Des décennies de recherche ont établi un rôle central pour le dysfonctionnement de la dopamine mésostriatale présynaptique, en particulier une capacité élevée de synthèse et de libération de la dopamine, dans la pathoétiologie de la psychose1, 2. La question de savoir comment exactement l’augmentation de la synthèse et de la capacité de libération de la dopamine striatale provoque les symptômes et les signes de la psychose reste cependant non résolue2, 3.
Le rôle de la dopamine dans les ganglions de la base a d’abord été pensé purement en termes de fonction motrice. Des études électrophysiologiques ultérieures chez l’animal ont établi un rôle dans le traitement de la récompense et la motivation4. Des études précliniques récentes ont démontré que la signalisation mésostriatale de la dopamine joue un rôle beaucoup plus nuancé dans la cognition, et en particulier un rôle critique dans le traitement de la saillance des stimuli5. Ces connaissances pourraient combler le fossé explicatif entre la neurobiologie et la phénoménologie, en expliquant comment le dysfonctionnement de la dopamine pourrait sous-tendre les symptômes psychotiques.

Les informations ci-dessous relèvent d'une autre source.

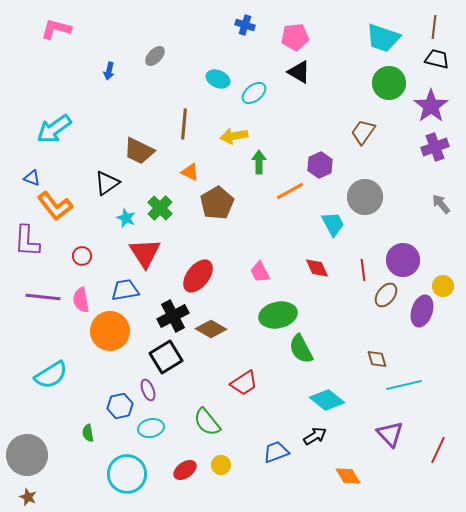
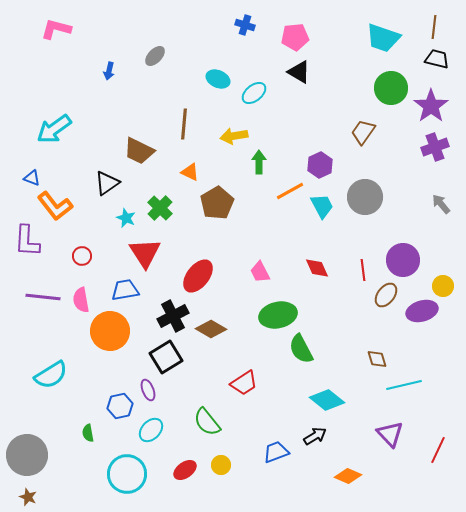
green circle at (389, 83): moved 2 px right, 5 px down
cyan trapezoid at (333, 224): moved 11 px left, 18 px up
purple ellipse at (422, 311): rotated 56 degrees clockwise
cyan ellipse at (151, 428): moved 2 px down; rotated 35 degrees counterclockwise
orange diamond at (348, 476): rotated 36 degrees counterclockwise
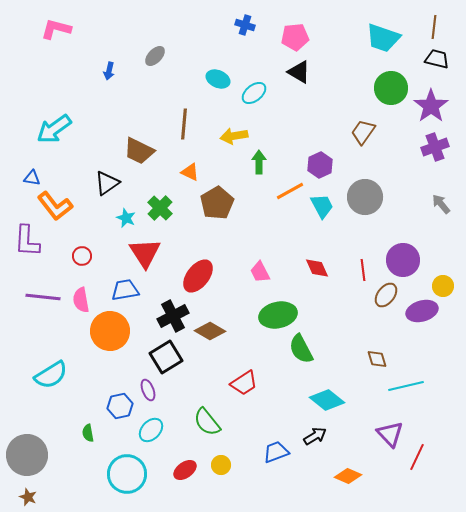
blue triangle at (32, 178): rotated 12 degrees counterclockwise
brown diamond at (211, 329): moved 1 px left, 2 px down
cyan line at (404, 385): moved 2 px right, 1 px down
red line at (438, 450): moved 21 px left, 7 px down
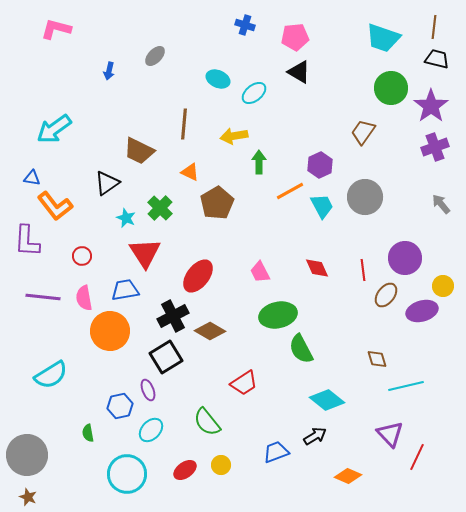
purple circle at (403, 260): moved 2 px right, 2 px up
pink semicircle at (81, 300): moved 3 px right, 2 px up
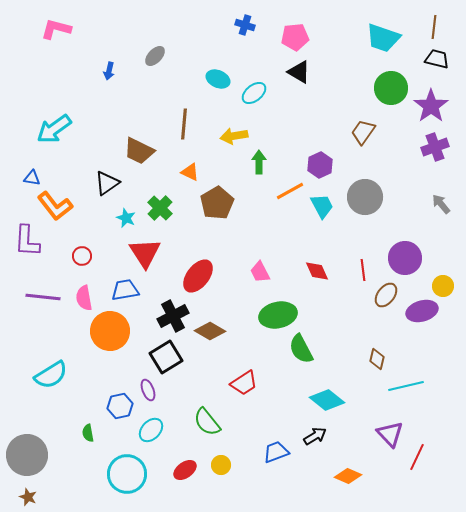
red diamond at (317, 268): moved 3 px down
brown diamond at (377, 359): rotated 30 degrees clockwise
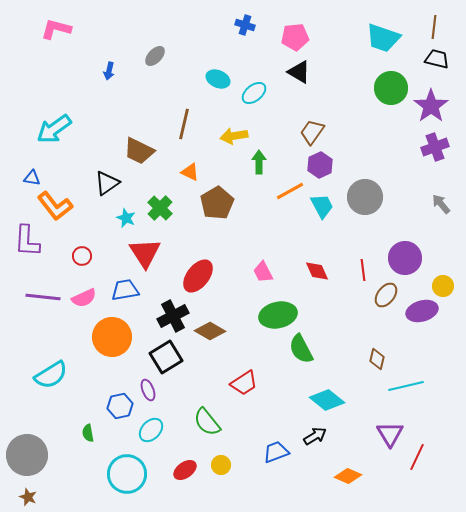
brown line at (184, 124): rotated 8 degrees clockwise
brown trapezoid at (363, 132): moved 51 px left
pink trapezoid at (260, 272): moved 3 px right
pink semicircle at (84, 298): rotated 105 degrees counterclockwise
orange circle at (110, 331): moved 2 px right, 6 px down
purple triangle at (390, 434): rotated 12 degrees clockwise
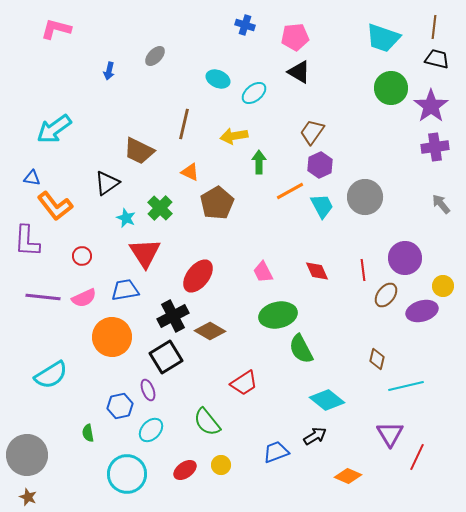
purple cross at (435, 147): rotated 12 degrees clockwise
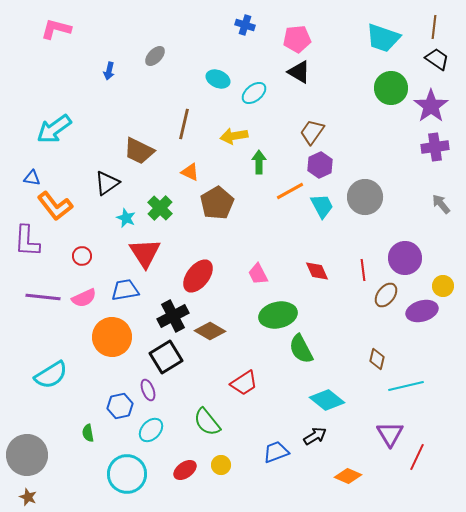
pink pentagon at (295, 37): moved 2 px right, 2 px down
black trapezoid at (437, 59): rotated 20 degrees clockwise
pink trapezoid at (263, 272): moved 5 px left, 2 px down
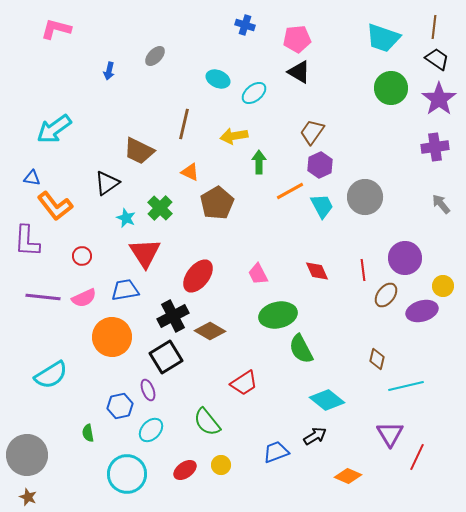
purple star at (431, 106): moved 8 px right, 7 px up
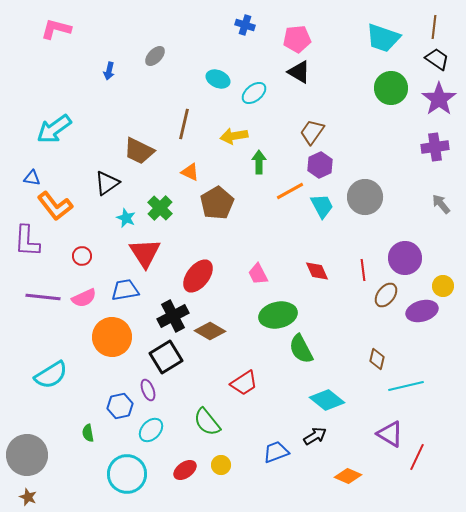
purple triangle at (390, 434): rotated 28 degrees counterclockwise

Plusieurs sources de données indiquent que la schizophrénie est un trouble de la signalisation anormale de la dopamine. Les médicaments qui augmentent la libération de dopamine dans le striatum peuvent provoquer des psychoses, et la puissance d’un médicament antipsychotique est proportionnelle à sa capacité à antagoniser les récepteurs D2/36. Des études utilisant la tomographie par émission de positrons (TEP) fournissent des preuves solides que la capacité de synthèse et de libération de la dopamine est élevée chez les patients atteints de schizophrénie par rapport aux sujets témoins, à la fois dans le striatum1 et dans le mésencéphale d’origine des neurones7. En outre, ces élévations sont également observées chez les patients présentant un risque élevé de développer une psychose schizophréniforme8 et sont spécifiquement liées à ceux qui développent ultérieurement une psychose9. Le dysfonctionnement dopaminergique striatal a donc été proposé comme une dernière voie commune menant à la psychose dans la schizophrénie6. Pour répondre à la question de savoir comment cette anomalie neurochimique est liée aux symptômes et aux signes de la psychose, il est instructif d’examiner ce que l’on sait de la fonction de la signalisation dopaminergique mésostriatale dans le cerveau sain.

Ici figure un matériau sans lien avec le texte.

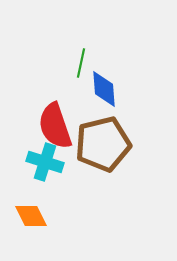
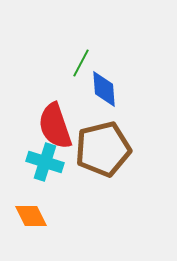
green line: rotated 16 degrees clockwise
brown pentagon: moved 5 px down
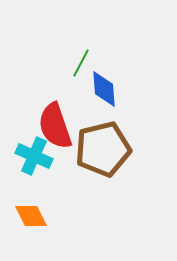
cyan cross: moved 11 px left, 6 px up; rotated 6 degrees clockwise
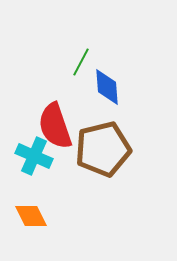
green line: moved 1 px up
blue diamond: moved 3 px right, 2 px up
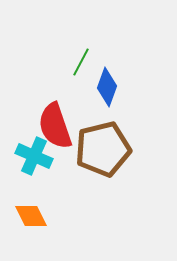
blue diamond: rotated 24 degrees clockwise
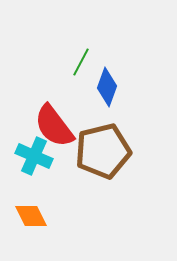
red semicircle: moved 1 px left; rotated 18 degrees counterclockwise
brown pentagon: moved 2 px down
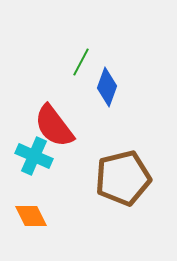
brown pentagon: moved 20 px right, 27 px down
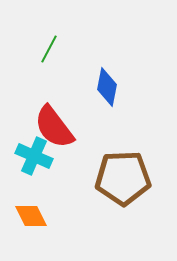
green line: moved 32 px left, 13 px up
blue diamond: rotated 9 degrees counterclockwise
red semicircle: moved 1 px down
brown pentagon: rotated 12 degrees clockwise
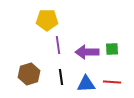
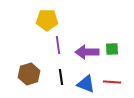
blue triangle: rotated 24 degrees clockwise
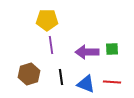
purple line: moved 7 px left
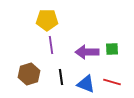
red line: rotated 12 degrees clockwise
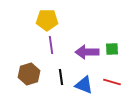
blue triangle: moved 2 px left, 1 px down
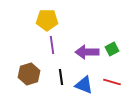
purple line: moved 1 px right
green square: rotated 24 degrees counterclockwise
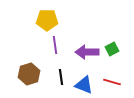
purple line: moved 3 px right
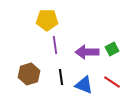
red line: rotated 18 degrees clockwise
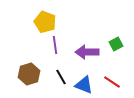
yellow pentagon: moved 2 px left, 2 px down; rotated 20 degrees clockwise
green square: moved 4 px right, 5 px up
black line: rotated 21 degrees counterclockwise
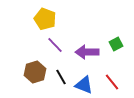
yellow pentagon: moved 3 px up
purple line: rotated 36 degrees counterclockwise
brown hexagon: moved 6 px right, 2 px up
red line: rotated 18 degrees clockwise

Des études électrophysiologiques précoces chez l’animal ont montré que l’activité de la voie mésolimbique dopaminergique augmente transitoirement après la présentation de récompenses inattendues ou de stimuli prédictifs de récompense, mais diminue lorsqu’une récompense attendue est omise. Cette activité a été considérée comme un marqueur de la saillance des incitations, qui sous-tend la sélection des actions motivées4. Les neurones dopaminergiques du mésencéphale ne sont toutefois pas homogènes : si une partie d’entre eux encodent la valeur motivationnelle de résultats positifs tels que la nourriture, ce qui engendre un comportement de recherche et un apprentissage des valeurs4, d’autres réagissent à des stimuli saillants mais non gratifiants (par exemple, aversifs), encodant la valeur motivationnelle de résultats positifs, Les premières articulations de l’hypothèse de la saillance aberrante de la schizophrénie proposaient que la libération désordonnée de dopamine mésostriatale entraîne une attribution excessive de signification et de valeur motivationnelle (saillance incitative) à des événements environnementaux non pertinents2. Cependant, les preuves du caractère hétérogène de la signalisation dopaminergique phasique5 suggèrent qu’un dysfonctionnement dopaminergique peut contribuer à une mauvaise attribution de la saillance plus multiforme impliquant une signalisation à la fois gratifiante et aversive. Cela pourrait conduire à ce que le monde semble chargé de signification, générant des sentiments d’appréhension et le sentiment que le monde a changé d’une manière encore incertaine. Ces expériences sont caractéristiques de la phase prodromique de la schizophrénie2, 3. Jaspers10 a appelé cela l’atmosphère délirante, dans laquelle « il y a un changement qui enveloppe tout d’une lumière subtile, envahissante et étrangement incertaine ».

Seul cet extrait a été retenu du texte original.